While some federal officials and media reports liken the defendants to domestic terrorists, others, including some legal experts and free-speech groups, say the label is an intentional misnomer without legal basis. Over the past quarter century, ELF and ALF have taken responsibility for numerous crimes of arson, vandalism and property destruction against institutions they say harm people, animals or the environment.
After several recent arrests, FBI Director Robert Mueller called animal rights and environmental “extremism” one of the bureau’s highest domestic terrorism priorities.
But the activists say they are on a mission to defend, claiming that they go great lengths to avoid harming humans during their activities.
ALF and ELF activists say their goal is to engage in acts of property destruction as a means of raising the costs of doing business until they are a deterrent to conducting practices the activists oppose.
From Buzzword to Legislation
The groups railing against “eco-terrorism” cite the public support for their campaigns, yet private interests influence their policy initiatives. One industry-based advocacy group, the Center for Consumer Freedom, heads the movement for ecological terrorism laws.
Heavily funded by restaurant, alcohol and tobacco interests, the organization has pressed the FBI to investigate radical groups as well as mainstream organizations like the Humane Society and People for the Ethical Treatment of Animals (PETA).
Business lobbies like these have drafted model legislation to address radical environmentalist crimes. The American Legislative Exchange Council (ALEC), a conservative public-policy organization, collaborated with the U.S. Sportsmen’s Alliance, an advocacy group for hunters, fishers and trappers, to write the Animal and Ecological Terrorism Act.
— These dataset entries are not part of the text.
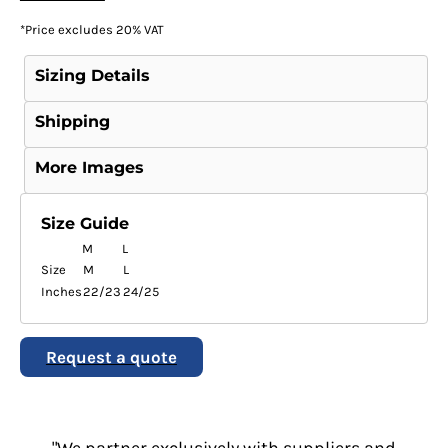
*
Price excludes 20% VAT
Sizing Details
Shipping
More Images
Size Guide
M
L
Size
M
L
Inches
22/23
24/25
Request a quote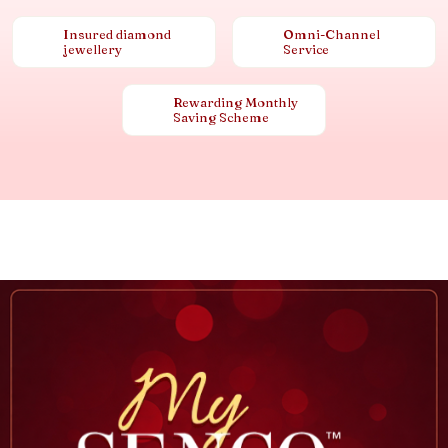
Insured diamond
Omni-Channel
jewellery
Service
Rewarding Monthly
Saving Scheme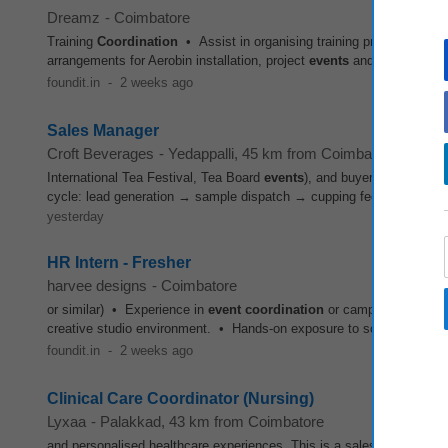
Dreamz
-
Coimbatore
Training
Coordination
• Assist in organising training programs for 
arrangements for Aerobin installation, project
events
and stakeholder 
foundit.in
-
2 weeks ago
Sales Manager
Croft Beverages
-
Yedappalli
, 45 km from Coimbatore
International Tea Festival, Tea Board
events
), and buyer visits to th
cycle: lead generation → sample dispatch → cupping feedback → pri
yesterday
HR Intern - Fresher
harvee designs
-
Coimbatore
or similar) • Experience in
event
coordination
or campus recruitmen
creative studio environment. • Hands-on exposure to scaling HR opera
foundit.in
-
2 weeks ago
Clinical Care Coordinator (Nursing)
Lyxaa
-
Palakkad
, 43 km from Coimbatore
and personalised healthcare experiences. This is a sales-first clinica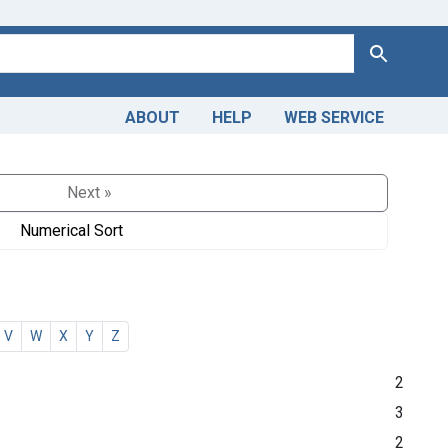
Search
ABOUT
HELP
WEB SERVICE
Next »
Numerical Sort
V
W
X
Y
Z
2
3
2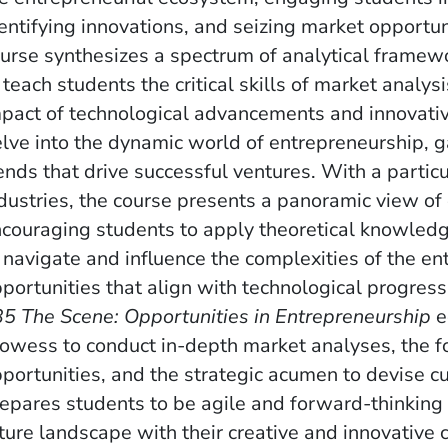
entifying innovations, and seizing market opportun
urse synthesizes a spectrum of analytical framew
 teach students the critical skills of market analy
pact of technological advancements and innovative
lve into the dynamic world of entrepreneurship, ga
ends that drive successful ventures. With a partic
dustries, the course presents a panoramic view of 
couraging students to apply theoretical knowledge
 navigate and influence the complexities of the en
portunities that align with technological progres
5 The Scene: Opportunities in Entrepreneurship
e
owess to conduct in-depth market analyses, the f
portunities, and the strategic acumen to devise cu
epares students to be agile and forward-thinking
ture landscape with their creative and innovative c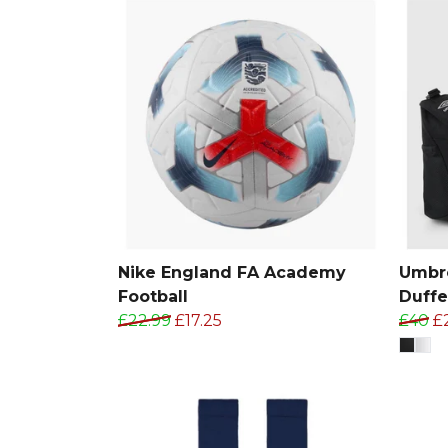
Nike England FA Academy
Umbro
Football
Duffe
£22.99
£17.25
£40
£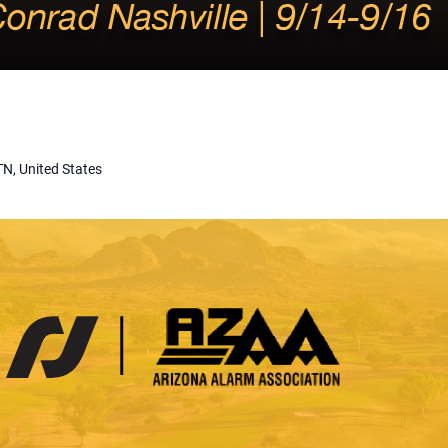
TN, United States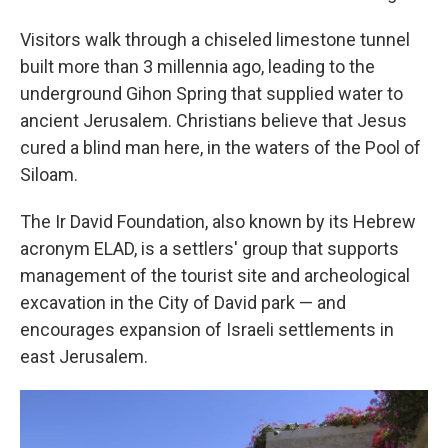
Visitors walk through a chiseled limestone tunnel
built more than 3 millennia ago, leading to the
underground Gihon Spring that supplied water to
ancient Jerusalem. Christians believe that Jesus
cured a blind man here, in the waters of the Pool of
Siloam.
The Ir David Foundation, also known by its Hebrew
acronym ELAD, is a settlers' group that supports
management of the tourist site and archeological
excavation in the City of David park — and
encourages expansion of Israeli settlements in
east Jerusalem.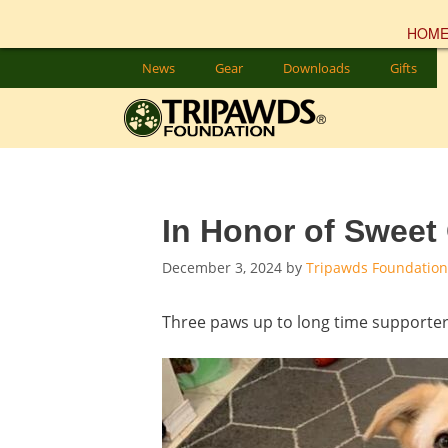
HOM
Skip
News
Gear
Downloads
Gifts
to
content
In Honor of Sweet
December 3, 2024
by
Tripawds Foundation
Three paws up to long time supporte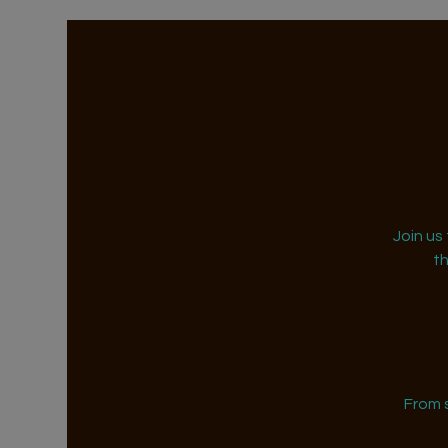
Join us
t
From 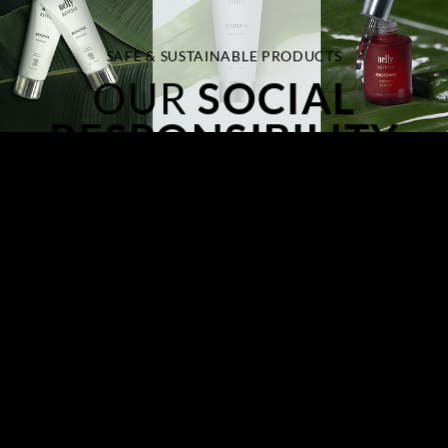
SAFE & SUSTAINABLE PRODUCTS
OUR
SOCIAL
RESPONSIBILITY
At Nelly De Vuyst,
we take our responsibility to the planet very
seriously
and we recognize the importance of sustainability in
everything we do. From the sourcing of ingredients to our
manufacturing processes, we are committed to minimizing our
environmental impact and promoting sustainable practices at
every stage of our business operations.
We care about Our Planet, we know you do too!
Join us in our journey toward a better, more conscious approach
to personal care.
LEARN MORE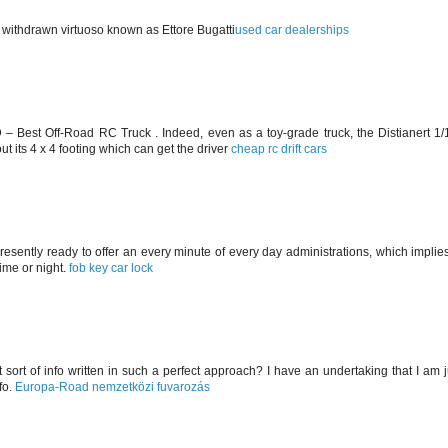
a withdrawn virtuoso known as Ettore Bugatti
used car dealerships
WD – Best Off-Road RC Truck . Indeed, even as a toy-grade truck, the Distianert 
t its 4 x 4 footing which can get the driver
cheap rc drift cars
presently ready to offer an every minute of every day administrations, which implies
time or night.
fob key car lock
t sort of info written in such a perfect approach? I have an undertaking that I am 
fo.
Europa-Road nemzetközi fuvarozás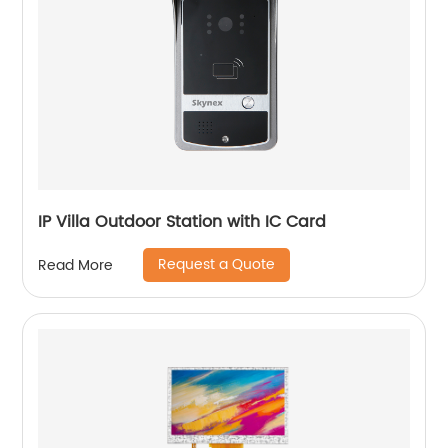
IP Villa Outdoor Station with IC Card
Request a Quote
Read More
If passed into law, the Act would consider arson, property destruction or trespassing as acts of domestic terrorism – if committed by animal-rights activists.
While the lobbying efforts against ecoterrorism on the federal level have been largely unsuccessful, lawmakers in a number of states continue to push local versions of the ecological terrorism legislation.
Defining a Terrorist Threat
Though Justice Department officials publicly refer to ALF and ELF defendants as “terrorists,” the federal government has faced some criticism from the public and officials regarding its elastic use of the term “eco-terrorism.”
According to William Banks, director of the Institute for National Security and Counterterrorism at Syracuse University, both the legal term and public perception of terrorism have been redefined since September 11.
He noted that prior to the passage of the PATRIOT Act, what might now be considered “domestic terrorism” cases could be tried under conventional criminal laws. But Banks commented that while ELF and ALF activists might in some cases be considered criminals, they do not meet his threshold for domestic terrorism because they do not perpetrate violence against civilians in order to instill fear.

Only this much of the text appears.